◆ Problem details
For this exercise, retype every record below exactly and keep the pictures out.
Records for this task Start Marker
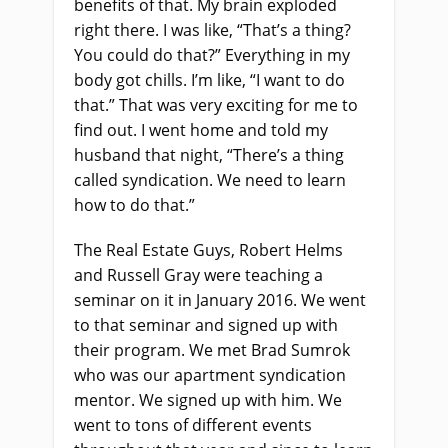
benefits of that. My brain exploded
right there. I was like, “That’s a thing?
You could do that?” Everything in my
body got chills. I’m like, “I want to do
that.” That was very exciting for me to
find out. I went home and told my
husband that night, “There’s a thing
called syndication. We need to learn
how to do that.”
The Real Estate Guys, Robert Helms
and Russell Gray were teaching a
seminar on it in January 2016. We went
to that seminar and signed up with
their program. We met Brad Sumrok
who was our apartment syndication
mentor. We signed up with him. We
went to tons of different events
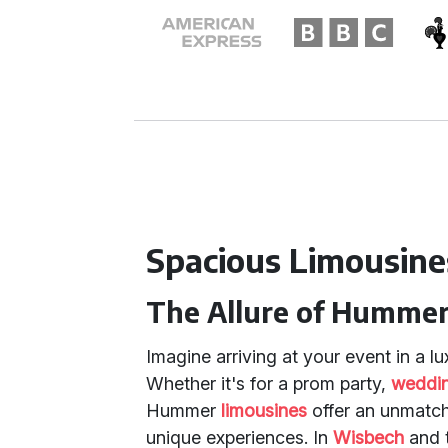
Spacious Limousine
The Allure of Hummer
Imagine arriving at your event in a 
Whether it's for a prom party,
weddin
Hummer
limousines
offer an unmatch
unique experiences. In
Wisbech
and 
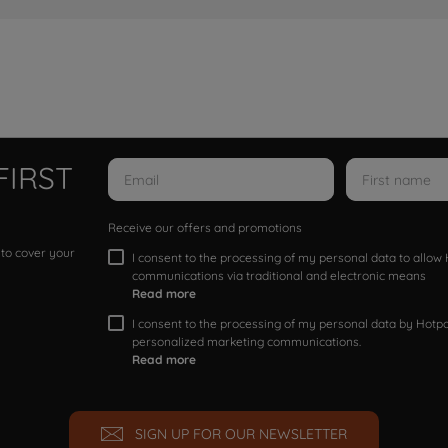
FIRST
Receive our offers and promotions
 to cover your
I consent to the processing of my personal data to allo
communications via traditional and electronic means
Read more
I consent to the processing of my personal data by Hotpoi
personalized marketing communications.
Read more
SIGN UP FOR OUR NEWSLETTER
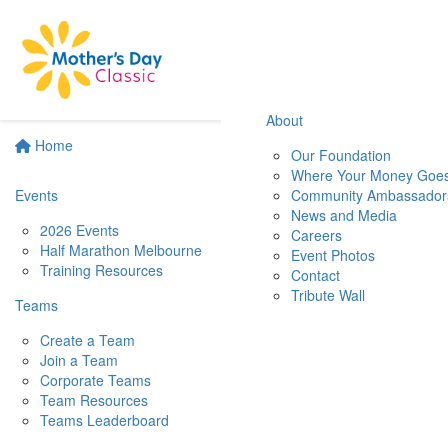
About
Home
Our Foundation
Where Your Money Goe
Events
Community Ambassador
News and Media
2026 Events
Careers
Half Marathon Melbourne
Event Photos
Training Resources
Contact
Tribute Wall
Teams
Create a Team
Join a Team
Corporate Teams
Team Resources
Teams Leaderboard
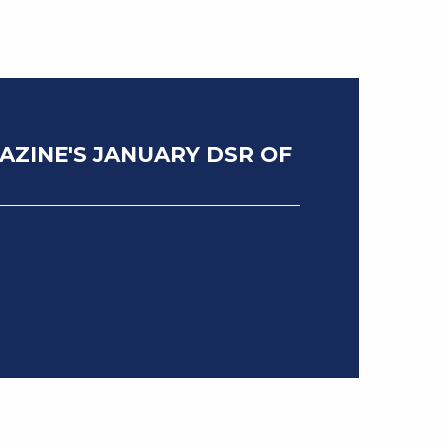
ZINE'S JANUARY DSR OF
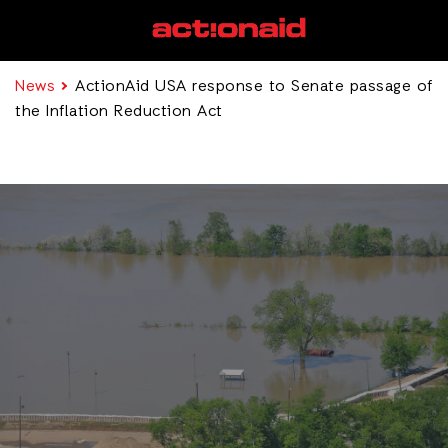
News
ActionAid USA response to Senate passage of
the Inflation Reduction Act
Records for this task End Marker
◆ Answer below
benefits of that. My brain exploded
right there. I was like, “That’s a thing?
You could do that?” Everything in my
body got chills. I’m like, “I want to do
that.” That was very exciting for me to
find out. I went home and told my
husband that night, “There’s a thing
called syndication. We need to learn
how to do that.”
The Real Estate Guys, Robert Helms
and Russell Gray were teaching a
seminar on it in January 2016. We went
to that seminar and signed up with
their program. We met Brad Sumrok
who was our apartment syndication
mentor. We signed up with him. We
went to tons of different events
Spacious Limousine
The Allure of Hummer
Imagine arriving at your event in a 
Whether it's for a prom party,
weddin
Hummer
limousines
offer an unmatch
unique experiences. In
Wisbech
and 
FIRST
Receive our offers and promotions
 to cover your
I consent to the processing of my personal data to allo
communications via traditional and electronic means
Read more
I consent to the processing of my personal data by Hotpoi
personalized marketing communications.
Read more
SIGN UP FOR OUR NEWSLETTER
About
Home
Our Foundation
Where Your Money Goe
Events
Community Ambassador
News and Media
2026 Events
Careers
Half Marathon Melbourne
Event Photos
Training Resources
Contact
Tribute Wall
Teams
Create a Team
Join a Team
Corporate Teams
Team Resources
Teams Leaderboard
ZINE'S JANUARY DSR OF
News
ActionAid USA response to Senate passage of
the Inflation Reduction Act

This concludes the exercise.